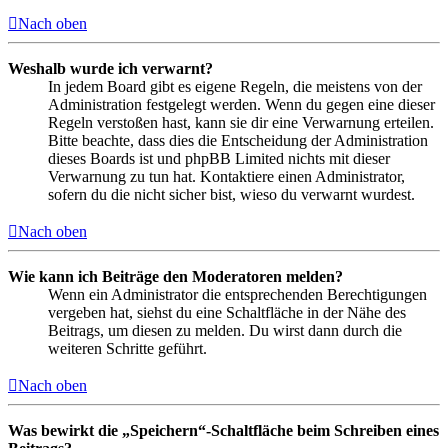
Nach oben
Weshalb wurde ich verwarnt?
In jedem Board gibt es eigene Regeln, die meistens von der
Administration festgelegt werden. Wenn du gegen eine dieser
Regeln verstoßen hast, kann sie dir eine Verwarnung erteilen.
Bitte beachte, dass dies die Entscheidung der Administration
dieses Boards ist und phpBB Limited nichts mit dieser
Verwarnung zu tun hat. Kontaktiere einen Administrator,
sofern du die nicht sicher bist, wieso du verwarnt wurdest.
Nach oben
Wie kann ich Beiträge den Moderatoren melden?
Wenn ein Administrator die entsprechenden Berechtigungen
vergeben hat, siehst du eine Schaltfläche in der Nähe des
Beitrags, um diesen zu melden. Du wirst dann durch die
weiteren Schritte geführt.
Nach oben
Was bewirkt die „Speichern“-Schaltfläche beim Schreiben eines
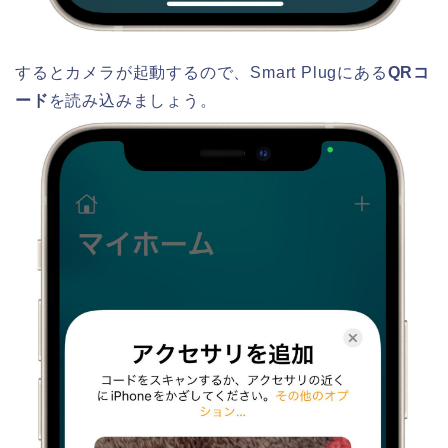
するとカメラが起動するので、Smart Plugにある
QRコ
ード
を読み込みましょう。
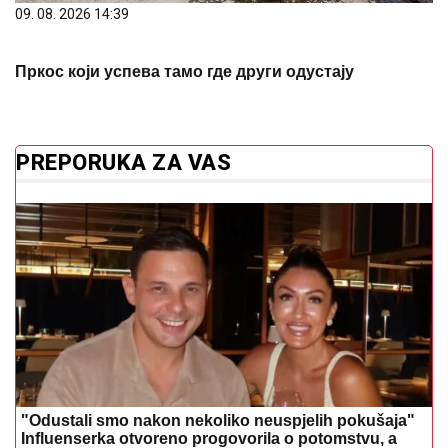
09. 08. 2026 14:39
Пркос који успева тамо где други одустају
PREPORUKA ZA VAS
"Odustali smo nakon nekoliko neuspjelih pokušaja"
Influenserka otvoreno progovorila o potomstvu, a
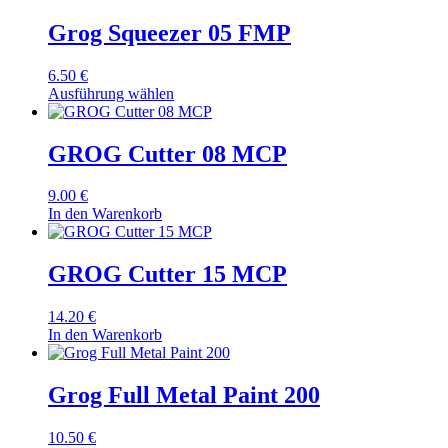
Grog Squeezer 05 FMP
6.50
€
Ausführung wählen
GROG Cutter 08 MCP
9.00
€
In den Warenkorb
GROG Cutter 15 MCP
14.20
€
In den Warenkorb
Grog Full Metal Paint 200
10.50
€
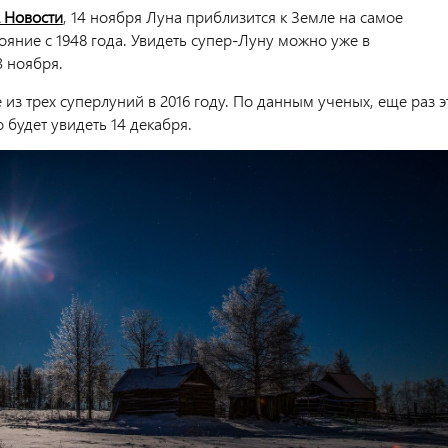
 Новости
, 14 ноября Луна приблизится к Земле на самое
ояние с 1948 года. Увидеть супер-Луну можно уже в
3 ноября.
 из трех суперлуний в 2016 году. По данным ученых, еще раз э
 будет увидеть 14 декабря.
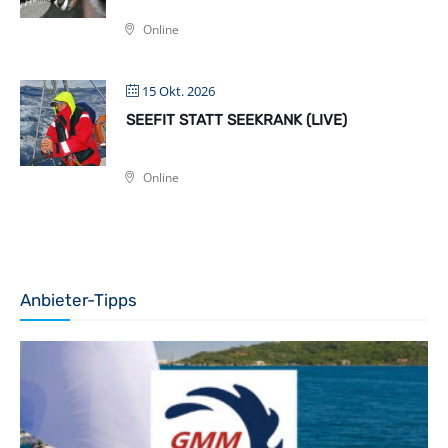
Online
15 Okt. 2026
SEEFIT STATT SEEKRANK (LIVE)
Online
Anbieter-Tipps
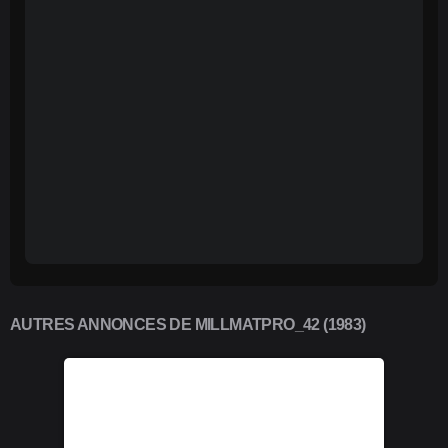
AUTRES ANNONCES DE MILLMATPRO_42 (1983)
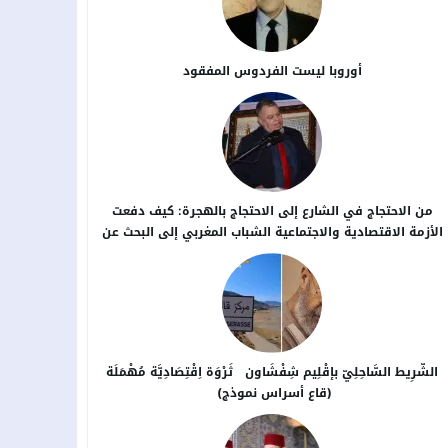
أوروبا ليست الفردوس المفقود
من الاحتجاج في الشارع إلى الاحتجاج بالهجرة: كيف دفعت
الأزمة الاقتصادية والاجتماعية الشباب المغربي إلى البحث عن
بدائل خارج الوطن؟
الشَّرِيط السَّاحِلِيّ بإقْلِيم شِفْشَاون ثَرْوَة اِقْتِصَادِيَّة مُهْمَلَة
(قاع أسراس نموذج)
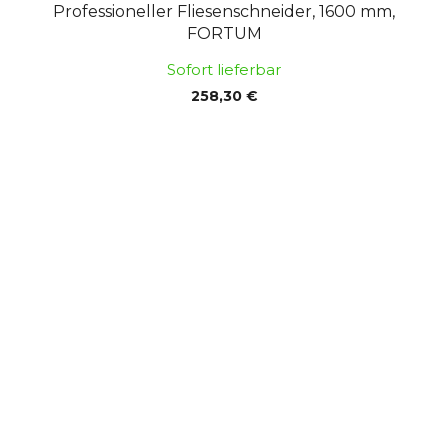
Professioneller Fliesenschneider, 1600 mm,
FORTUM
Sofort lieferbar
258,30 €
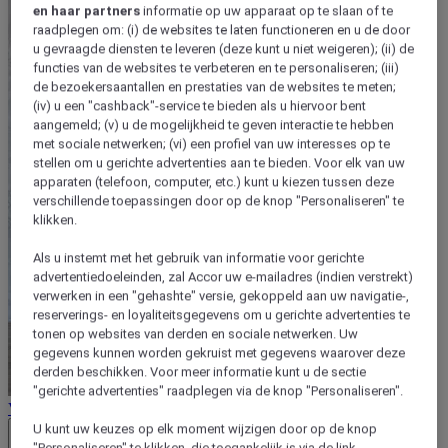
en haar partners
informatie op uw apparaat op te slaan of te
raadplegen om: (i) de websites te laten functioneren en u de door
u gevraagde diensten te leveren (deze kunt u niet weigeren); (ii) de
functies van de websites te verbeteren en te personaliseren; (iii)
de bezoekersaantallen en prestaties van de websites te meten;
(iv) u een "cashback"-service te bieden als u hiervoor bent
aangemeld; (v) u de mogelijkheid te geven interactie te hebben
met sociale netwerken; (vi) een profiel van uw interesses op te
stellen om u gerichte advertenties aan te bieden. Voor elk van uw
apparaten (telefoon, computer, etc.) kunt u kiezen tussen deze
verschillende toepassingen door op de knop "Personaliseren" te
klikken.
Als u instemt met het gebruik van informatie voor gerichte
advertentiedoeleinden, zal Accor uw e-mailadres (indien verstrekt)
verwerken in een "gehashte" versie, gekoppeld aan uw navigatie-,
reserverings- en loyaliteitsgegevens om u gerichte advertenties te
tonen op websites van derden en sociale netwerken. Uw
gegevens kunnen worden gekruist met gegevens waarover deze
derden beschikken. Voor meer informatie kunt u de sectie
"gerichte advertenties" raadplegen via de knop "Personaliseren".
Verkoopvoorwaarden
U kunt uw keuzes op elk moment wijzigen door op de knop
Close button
■ ■ ■ ■ ■ ■ ■
TASK
Output exactly the lines above that lie between the line with "するとカメラが起動するので、Smart Plugにある" and the line with "Anbieter-Tipps", those two lines included, and no pictures.

ANSWER FOR THE TASK
するとカメラが起動するので、Smart Plugにある
QRコ
ード
を読み込みましょう。
09. 08. 2026 14:39
Пркос који успева тамо где други одустају
PREPORUKA ZA VAS
"Odustali smo nakon nekoliko neuspjelih pokušaja"
Influenserka otvoreno progovorila o potomstvu, a
Grog Squeezer 05 FMP
6.50
€
Ausführung wählen
GROG Cutter 08 MCP
9.00
€
In den Warenkorb
GROG Cutter 15 MCP
14.20
€
In den Warenkorb
Grog Full Metal Paint 200
10.50
€
 Новости
, 14 ноября Луна приблизится к Земле на самое
ояние с 1948 года. Увидеть супер-Луну можно уже в
3 ноября.
 из трех суперлуний в 2016 году. По данным ученых, еще раз э
 будет увидеть 14 декабря.
Online
15 Okt. 2026
SEEFIT STATT SEEKRANK (LIVE)
Online
Anbieter-Tipps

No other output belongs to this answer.